Learning Transferable Visual Models From Natural Language Supervision

Alec Radford,Jong Wook Kim,Chris Hallacy,Aditya Ramesh,Gabriel Goh,Sandhini Agarwal,Girish Sastry,Amanda Askell,Pamela Mishkin,Jack Clark,Gretchen Krueger,Ilya Sutskever
DOI: https://doi.org/10.48550/arXiv.2103.00020
2021-02-27
Abstract:State-of-the-art computer vision systems are trained to predict a fixed set of predetermined object categories. This restricted form of supervision limits their generality and usability since additional labeled data is needed to specify any other visual concept. Learning directly from raw text about images is a promising alternative which leverages a much broader source of supervision.

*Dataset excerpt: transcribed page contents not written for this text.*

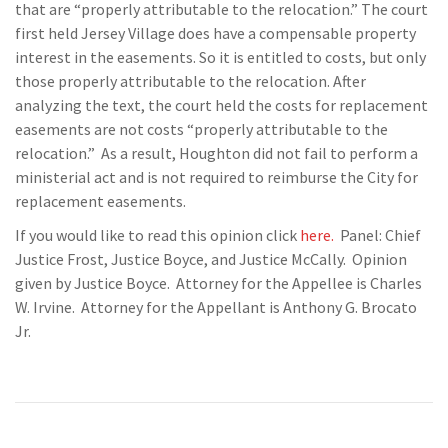
that are “properly attributable to the relocation.” The court
first held Jersey Village does have a compensable property
interest in the easements. So it is entitled to costs, but only
those properly attributable to the relocation. After
analyzing the text, the court held the costs for replacement
easements are not costs “properly attributable to the
relocation.” As a result, Houghton did not fail to perform a
ministerial act and is not required to reimburse the City for
replacement easements.
If you would like to read this opinion click
here.
Panel: Chief
Justice Frost, Justice Boyce, and Justice McCally. Opinion
given by Justice Boyce. Attorney for the Appellee is Charles
W. Irvine. Attorney for the Appellant is Anthony G. Brocato
Jr.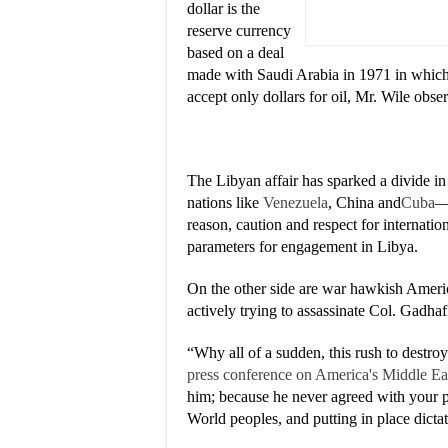
dollar is the
reserve currency
based on a deal
made with Saudi Arabia in 1971 in which t
accept only dollars for oil, Mr. Wile obse
The Libyan affair has sparked a divide 
nations like
Venezuela
, China and
Cuba
—
reason, caution and respect for internat
parameters for engagement in Libya.
On the other side are war hawkish Americ
actively trying to assassinate Col. Gadhaf
“Why all of a sudden, this rush to destr
press conference on America's Middle Ea
him; because he never agreed with your p
World peoples, and putting in place dicta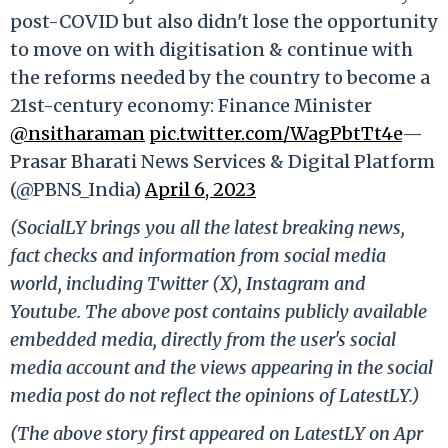
post-COVID but also didn't lose the opportunity
to move on with digitisation & continue with
the reforms needed by the country to become a
21st-century economy: Finance Minister
@nsitharaman
pic.twitter.com/WagPbtTt4e
—
Prasar Bharati News Services & Digital Platform
(@PBNS_India)
April 6, 2023
(SocialLY brings you all the latest breaking news,
fact checks and information from social media
world, including Twitter (X), Instagram and
Youtube. The above post contains publicly available
embedded media, directly from the user's social
media account and the views appearing in the social
media post do not reflect the opinions of LatestLY.)
(The above story first appeared on LatestLY on Apr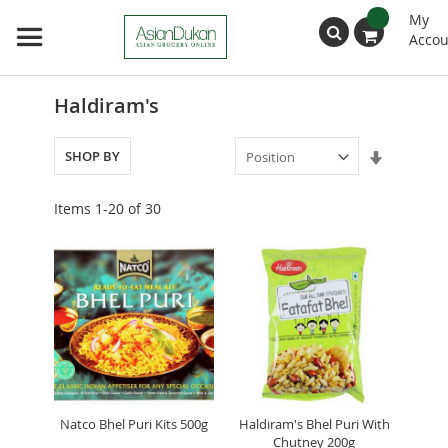
My
Accou
Search
Haldiram's
Set
SHOP BY
Ascendin
Direction
Items
1
-
20
of
30
Natco Bhel Puri Kits 500g
Haldiram's Bhel Puri With
Chutney 200g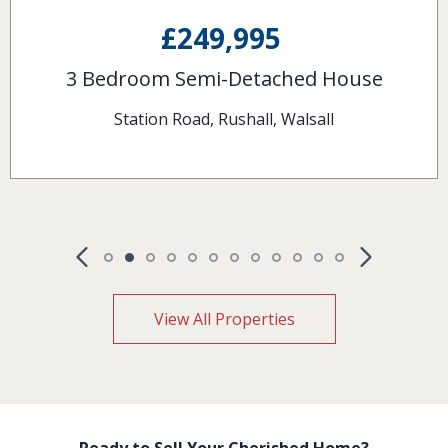
£120,000
2 Bedroom Terraced House
Pelsall Lane, Rushall, Walsall
View All Properties
Ready to Sell Your Cherished Home?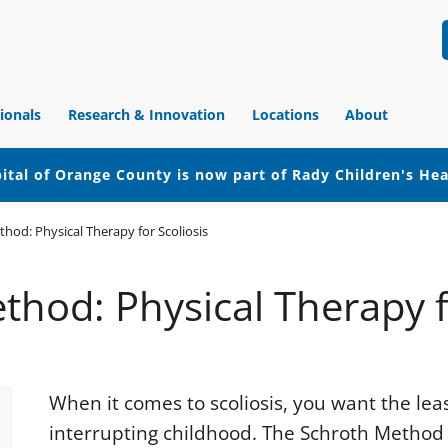
ionals
Research & Innovation
Locations
About
ital of Orange County is now part of Rady Children's He
hod: Physical Therapy for Scoliosis
hod: Physical Therapy f
When it comes to scoliosis, you want the lea
interrupting childhood. The Schroth Method 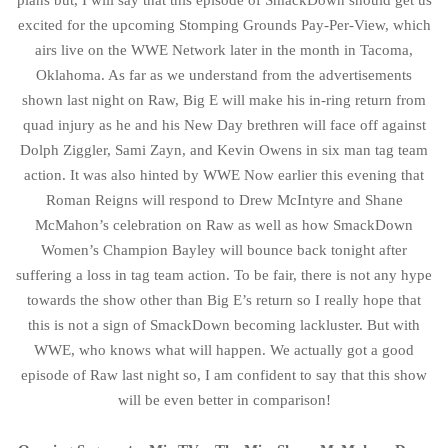
plans but, I will say that this episode of SmackDown should get us
excited for the upcoming Stomping Grounds Pay-Per-View, which
airs live on the WWE Network later in the month in Tacoma,
Oklahoma. As far as we understand from the advertisements
shown last night on Raw, Big E will make his in-ring return from
quad injury as he and his New Day brethren will face off against
Dolph Ziggler, Sami Zayn, and Kevin Owens in six man tag team
action. It was also hinted by WWE Now earlier this evening that
Roman Reigns will respond to Drew McIntyre and Shane
McMahon’s celebration on Raw as well as how SmackDown
Women’s Champion Bayley will bounce back tonight after
suffering a loss in tag team action. To be fair, there is not any hype
towards the show other than Big E’s return so I really hope that
this is not a sign of SmackDown becoming lackluster. But with
WWE, who knows what will happen. We actually got a good
episode of Raw last night so, I am confident to say that this show
will be even better in comparison!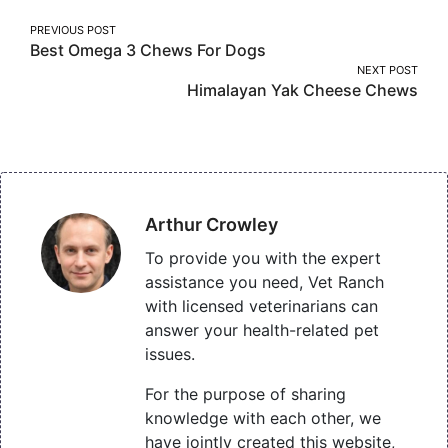
Post
PREVIOUS POST
Best Omega 3 Chews For Dogs
navigation
NEXT POST
Himalayan Yak Cheese Chews
Arthur Crowley
To provide you with the expert
assistance you need, Vet Ranch
with licensed veterinarians can
answer your health-related pet
issues.
For the purpose of sharing
knowledge with each other, we
have jointly created this website,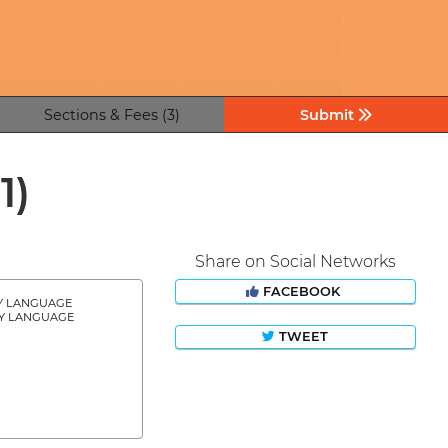
Sections & Fees (3)
Submit
11)
Share on Social Networks
FACEBOOK
Y LANGUAGE
Y LANGUAGE
TWEET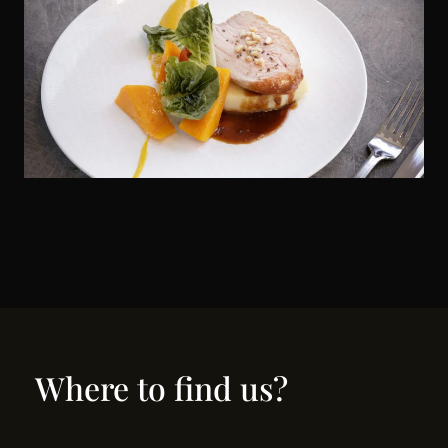
Where to find us?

We demonstrate that the simple pre-training task of predicting which caption goes with which image is an efficient and scalable way to learn SOTA image representations from scratch on a dataset of 400 million (image, text) pairs collected from the internet. After pre-training, natural language is used to reference learned visual concepts (or describe new ones) enabling zero-shot transfer of the model to downstream tasks. We study the performance of this approach by benchmarking on over 30 different existing computer vision datasets, spanning tasks such as OCR, action recognition in videos, geo-localization, and many types of fine-grained object classification. The model transfers non-trivially to most tasks and is often competitive with a fully supervised baseline without the need for any dataset specific training. For instance, we match the accuracy of the original ResNet-50 on ImageNet zero-shot without needing to use any of the 1.28 million training examples it was trained on. We release our code and pre-trained model weights at <a class="link-external link-https" href="https://github.com/OpenAI/CLIP" rel="external noopener nofollow">this https URL</a>.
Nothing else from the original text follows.